## MATERIAL FOR THE TASK
--------------------------------------------------
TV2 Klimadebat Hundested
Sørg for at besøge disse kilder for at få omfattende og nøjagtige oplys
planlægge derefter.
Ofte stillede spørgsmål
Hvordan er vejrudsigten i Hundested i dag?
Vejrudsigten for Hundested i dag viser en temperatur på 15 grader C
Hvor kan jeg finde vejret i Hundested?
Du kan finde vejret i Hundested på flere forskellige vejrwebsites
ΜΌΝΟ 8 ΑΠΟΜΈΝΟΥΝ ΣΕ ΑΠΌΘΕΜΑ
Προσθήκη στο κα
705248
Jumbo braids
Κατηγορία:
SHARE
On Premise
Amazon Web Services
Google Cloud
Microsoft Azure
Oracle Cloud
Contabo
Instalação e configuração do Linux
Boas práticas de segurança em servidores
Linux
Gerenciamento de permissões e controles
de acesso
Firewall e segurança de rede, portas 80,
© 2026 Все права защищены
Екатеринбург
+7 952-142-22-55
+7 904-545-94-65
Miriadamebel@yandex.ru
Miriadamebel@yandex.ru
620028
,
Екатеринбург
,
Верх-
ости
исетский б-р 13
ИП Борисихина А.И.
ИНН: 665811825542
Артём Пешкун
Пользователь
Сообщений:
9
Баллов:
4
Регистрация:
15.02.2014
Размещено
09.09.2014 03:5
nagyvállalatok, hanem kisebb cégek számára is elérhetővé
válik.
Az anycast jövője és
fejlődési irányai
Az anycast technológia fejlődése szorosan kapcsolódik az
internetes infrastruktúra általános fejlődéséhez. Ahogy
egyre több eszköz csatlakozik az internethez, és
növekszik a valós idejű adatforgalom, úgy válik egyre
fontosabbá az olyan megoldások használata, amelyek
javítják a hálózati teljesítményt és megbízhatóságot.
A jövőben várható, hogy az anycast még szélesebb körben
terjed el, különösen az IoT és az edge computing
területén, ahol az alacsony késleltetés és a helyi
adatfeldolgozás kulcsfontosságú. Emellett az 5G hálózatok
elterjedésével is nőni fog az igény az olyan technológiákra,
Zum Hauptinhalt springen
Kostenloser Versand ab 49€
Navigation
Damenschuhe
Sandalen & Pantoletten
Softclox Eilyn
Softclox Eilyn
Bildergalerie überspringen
--------------------------------------------------
## PROBLEM DETAILS
Word for word, write out the entries above again.

## ANSWER SECTION
TV2 Klimadebat Hundested
Sørg for at besøge disse kilder for at få omfattende og nøjagtige oplys
planlægge derefter.
Ofte stillede spørgsmål
Hvordan er vejrudsigten i Hundested i dag?
Vejrudsigten for Hundested i dag viser en temperatur på 15 grader C
Hvor kan jeg finde vejret i Hundested?
Du kan finde vejret i Hundested på flere forskellige vejrwebsites
ΜΌΝΟ 8 ΑΠΟΜΈΝΟΥΝ ΣΕ ΑΠΌΘΕΜΑ
Προσθήκη στο κα
705248
Jumbo braids
Κατηγορία:
SHARE
On Premise
Amazon Web Services
Google Cloud
Microsoft Azure
Oracle Cloud
Contabo
Instalação e configuração do Linux
Boas práticas de segurança em servidores
Linux
Gerenciamento de permissões e controles
de acesso
Firewall e segurança de rede, portas 80,
© 2026 Все права защищены
Екатеринбург
+7 952-142-22-55
+7 904-545-94-65
Miriadamebel@yandex.ru
Miriadamebel@yandex.ru
620028
,
Екатеринбург
,
Верх-
ости
исетский б-р 13
ИП Борисихина А.И.
ИНН: 665811825542
Артём Пешкун
Пользователь
Сообщений:
9
Баллов:
4
Регистрация:
15.02.2014
Размещено
09.09.2014 03:5
nagyvállalatok, hanem kisebb cégek számára is elérhetővé
válik.
Az anycast jövője és
fejlődési irányai
Az anycast technológia fejlődése szorosan kapcsolódik az
internetes infrastruktúra általános fejlődéséhez. Ahogy
egyre több eszköz csatlakozik az internethez, és
növekszik a valós idejű adatforgalom, úgy válik egyre
fontosabbá az olyan megoldások használata, amelyek
javítják a hálózati teljesítményt és megbízhatóságot.
A jövőben várható, hogy az anycast még szélesebb körben
terjed el, különösen az IoT és az edge computing
területén, ahol az alacsony késleltetés és a helyi
adatfeldolgozás kulcsfontosságú. Emellett az 5G hálózatok
elterjedésével is nőni fog az igény az olyan technológiákra,
Zum Hauptinhalt springen
Kostenloser Versand ab 49€
Navigation
Damenschuhe
Sandalen & Pantoletten
Softclox Eilyn
Softclox Eilyn
Bildergalerie überspringen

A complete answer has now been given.